Chesterton on mass transit
“In contemplating some common object of the modern street, such as the omnibus or the lamp-post, it is sometimes well worthwhile to stop a moment and contemplate why such common objects are considered commonplace. It is well worthwhile to try to grasp what is the significance of them–or rather, the quality in modernity that makes them so often seem not significant but insignificant. If you stop the omnibus while you stop to think about it, you will be unpopular. Even if you try to grasp the lamp-post while you try to grasp its significance, you will almost certainly be misunderstood. Nevertheless the problem is a real one, and not without bearing on the most poignant politics and ethics of today. It is certainly not the things themselves, the idea and upshot of them, that are remote from poetry and even mysticism. The idea of a crowd of human strangers turned into comrades for a journey is full of the oldest pathos and piety of human life.”
-G. K. Chesterton in The Uses of Diversity.
I recalled this passage upon hearing that funding for high speed rail has been cut in Florida and several other states. Apparently a rail project has been afoot in Florida for almost twenty years, but now it won’t be built. A similar project has been underway in California for an even longer time and has chewed up billions of dollars, but not a single mile of track has ever been laid down. It would seem that high speed rail in America is doomed. The problems are manifold, but the biggest one is just that it’s too expensive. Even under the best projections the projects only generate a fraction of the necessary money. The rest has to be supplied by the taxpayers, and they are understandably not too pleased by the prospect.
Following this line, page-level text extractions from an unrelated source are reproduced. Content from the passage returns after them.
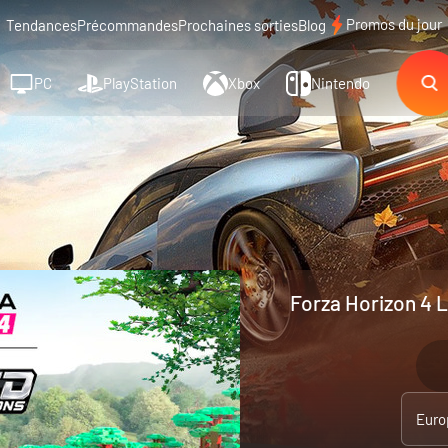
Promos du jour
Tendances
Précommandes
Prochaines sorties
Blog
PC
PlayStation
Xbox
Nintendo
Forza Horizon 4 
Euro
However, we need some mass transit. Anyone could reel off a long list of benefits: less pollution, less sprawl, less reliance on foreign oil. Those are the minor benefits. The major benefit is just this. Life in a car is unpleasant. You’re inside a metal box, trapped in the middle of a highway, horns honking at you outside, some idiot screaming at you on the radio inside, often stuck in one place for hours on end. It’s one of the least pleasant experiences imaginable. Obviously getting together with some strangers on a bus or train is better. It allows for interaction, relaxation, and possibly even a touch of meditation. If we don’t stick up for mass transportation, we will lose a part of our humanity.